Material provided:
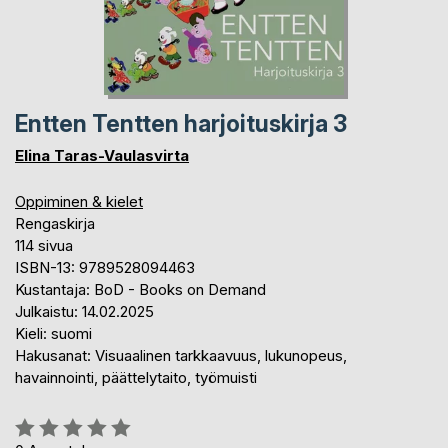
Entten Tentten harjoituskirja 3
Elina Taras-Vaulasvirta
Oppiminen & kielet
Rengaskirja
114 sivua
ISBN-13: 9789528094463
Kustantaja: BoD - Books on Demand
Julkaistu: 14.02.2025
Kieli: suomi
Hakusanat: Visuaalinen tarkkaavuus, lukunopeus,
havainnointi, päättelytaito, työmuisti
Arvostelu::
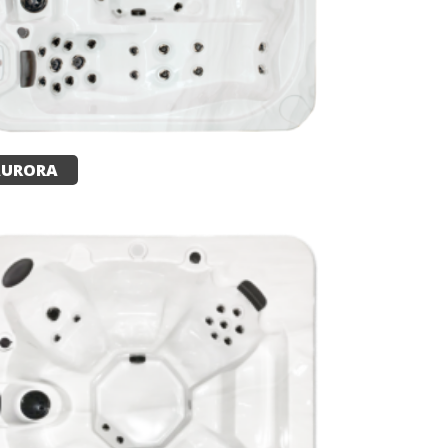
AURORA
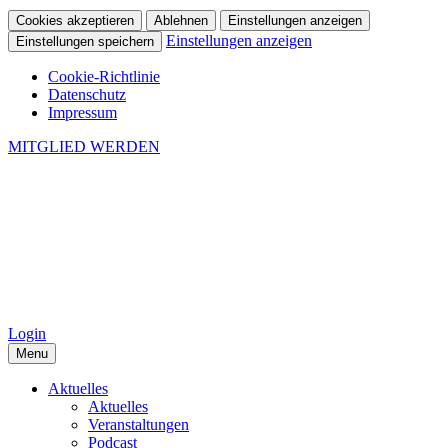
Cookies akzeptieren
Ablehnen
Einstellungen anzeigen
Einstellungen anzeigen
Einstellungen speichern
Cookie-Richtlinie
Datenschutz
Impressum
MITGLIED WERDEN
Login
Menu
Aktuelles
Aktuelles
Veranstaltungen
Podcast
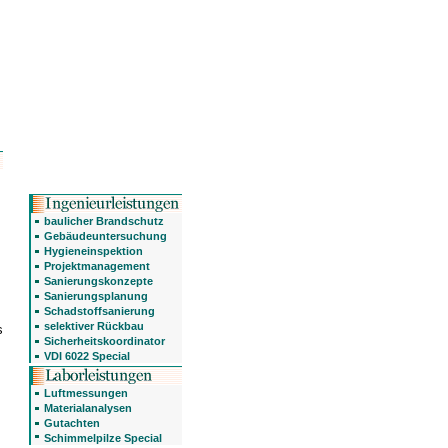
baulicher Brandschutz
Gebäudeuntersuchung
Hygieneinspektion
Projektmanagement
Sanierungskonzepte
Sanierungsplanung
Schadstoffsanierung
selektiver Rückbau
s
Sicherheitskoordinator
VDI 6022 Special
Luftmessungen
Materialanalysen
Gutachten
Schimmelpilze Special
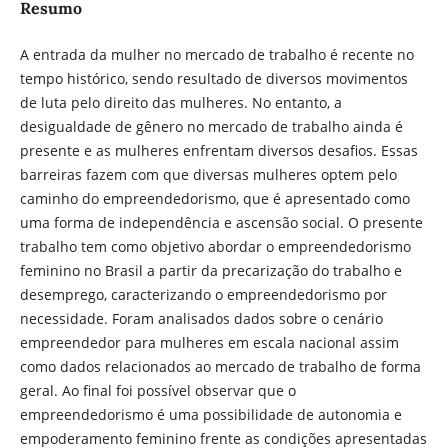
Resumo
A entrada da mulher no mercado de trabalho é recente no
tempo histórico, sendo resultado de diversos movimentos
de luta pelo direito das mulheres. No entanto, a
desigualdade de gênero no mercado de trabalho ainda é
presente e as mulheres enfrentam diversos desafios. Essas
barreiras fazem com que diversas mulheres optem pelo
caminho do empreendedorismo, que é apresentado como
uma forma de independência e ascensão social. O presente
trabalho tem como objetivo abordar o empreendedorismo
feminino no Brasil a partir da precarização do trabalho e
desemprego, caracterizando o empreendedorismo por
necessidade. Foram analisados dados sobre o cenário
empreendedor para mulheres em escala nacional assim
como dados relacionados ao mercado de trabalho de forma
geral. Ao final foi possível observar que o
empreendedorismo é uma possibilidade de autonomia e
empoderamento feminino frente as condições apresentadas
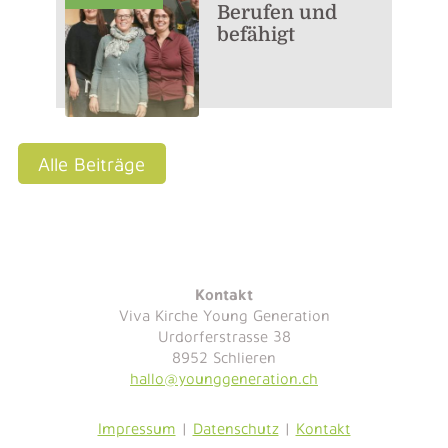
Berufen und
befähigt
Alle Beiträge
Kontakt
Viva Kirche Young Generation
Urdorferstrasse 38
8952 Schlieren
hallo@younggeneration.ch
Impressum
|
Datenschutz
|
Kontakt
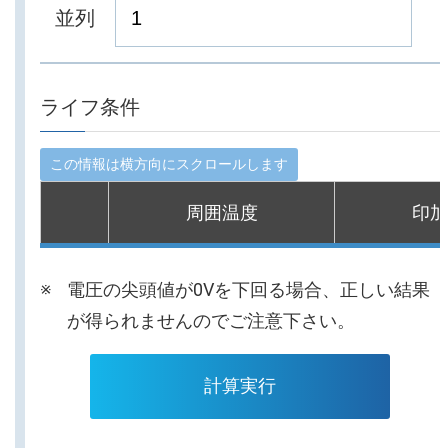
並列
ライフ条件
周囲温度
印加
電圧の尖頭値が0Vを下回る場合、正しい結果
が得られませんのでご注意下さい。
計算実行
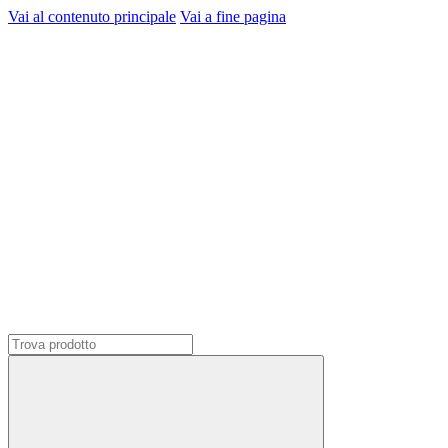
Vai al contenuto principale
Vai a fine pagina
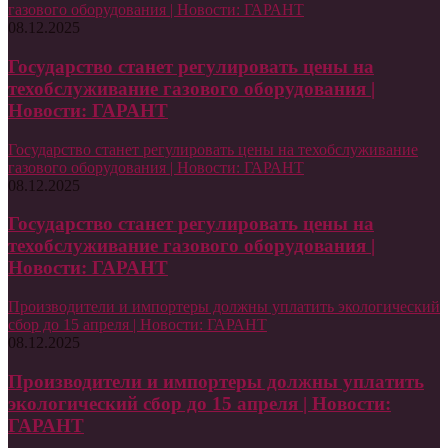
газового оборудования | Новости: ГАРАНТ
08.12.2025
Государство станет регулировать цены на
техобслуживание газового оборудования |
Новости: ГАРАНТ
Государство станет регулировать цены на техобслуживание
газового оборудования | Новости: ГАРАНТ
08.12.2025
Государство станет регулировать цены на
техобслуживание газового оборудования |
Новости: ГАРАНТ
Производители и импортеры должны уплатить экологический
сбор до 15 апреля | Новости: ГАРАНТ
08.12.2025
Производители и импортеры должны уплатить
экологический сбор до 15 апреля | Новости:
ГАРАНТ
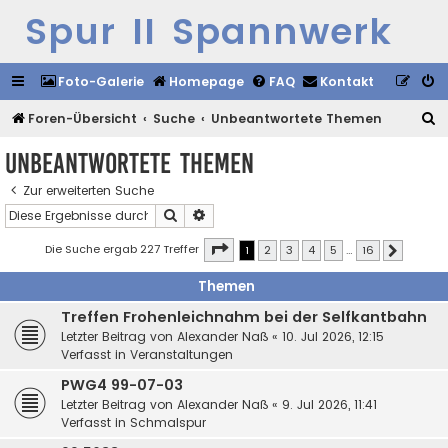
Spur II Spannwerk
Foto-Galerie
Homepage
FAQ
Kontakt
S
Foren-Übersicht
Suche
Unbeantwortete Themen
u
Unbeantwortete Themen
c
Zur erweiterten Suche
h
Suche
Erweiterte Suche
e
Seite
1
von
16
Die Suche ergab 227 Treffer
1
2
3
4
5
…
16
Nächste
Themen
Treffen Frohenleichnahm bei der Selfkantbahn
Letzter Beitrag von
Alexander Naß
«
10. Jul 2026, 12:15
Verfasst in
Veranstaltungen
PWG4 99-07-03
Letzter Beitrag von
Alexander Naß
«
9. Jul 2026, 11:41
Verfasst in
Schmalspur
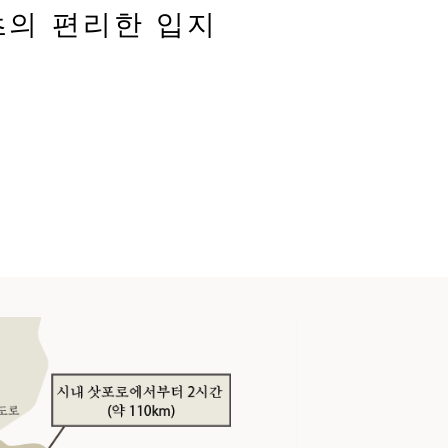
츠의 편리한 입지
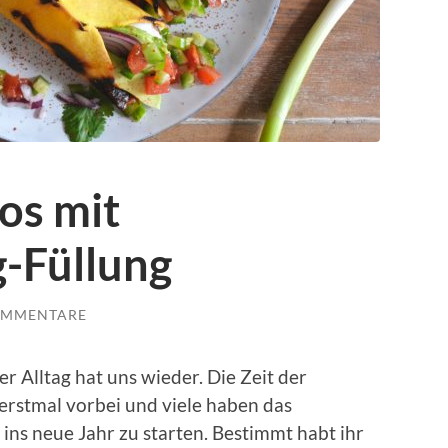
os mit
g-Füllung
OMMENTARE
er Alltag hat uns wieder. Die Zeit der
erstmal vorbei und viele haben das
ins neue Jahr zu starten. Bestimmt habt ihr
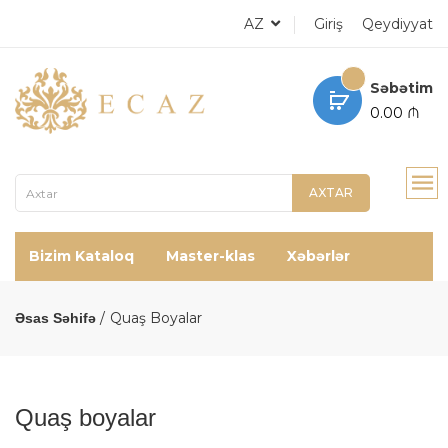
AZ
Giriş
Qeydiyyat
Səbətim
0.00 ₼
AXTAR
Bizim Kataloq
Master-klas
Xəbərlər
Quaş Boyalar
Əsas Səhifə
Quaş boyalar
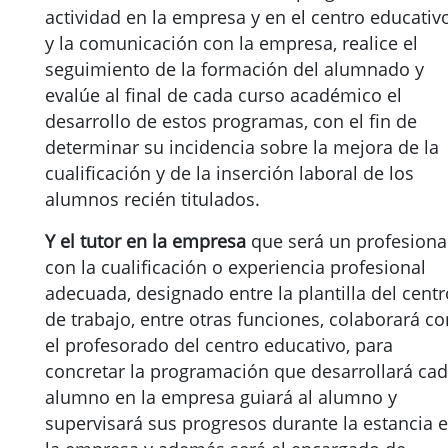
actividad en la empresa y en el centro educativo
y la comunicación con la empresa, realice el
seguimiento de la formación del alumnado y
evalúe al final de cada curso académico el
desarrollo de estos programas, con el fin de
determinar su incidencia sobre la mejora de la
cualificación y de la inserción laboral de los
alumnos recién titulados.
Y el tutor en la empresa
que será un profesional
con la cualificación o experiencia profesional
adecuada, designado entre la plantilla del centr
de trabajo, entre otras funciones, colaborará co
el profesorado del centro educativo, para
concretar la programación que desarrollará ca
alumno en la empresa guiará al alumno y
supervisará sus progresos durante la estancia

What you need to do:
Copy, from the material above, each line in which the string "diversos" occurs.

Output of the exercise:
tempo histórico, sendo resultado de diversos movimentos
presente e as mulheres enfrentam diversos desafios. Essas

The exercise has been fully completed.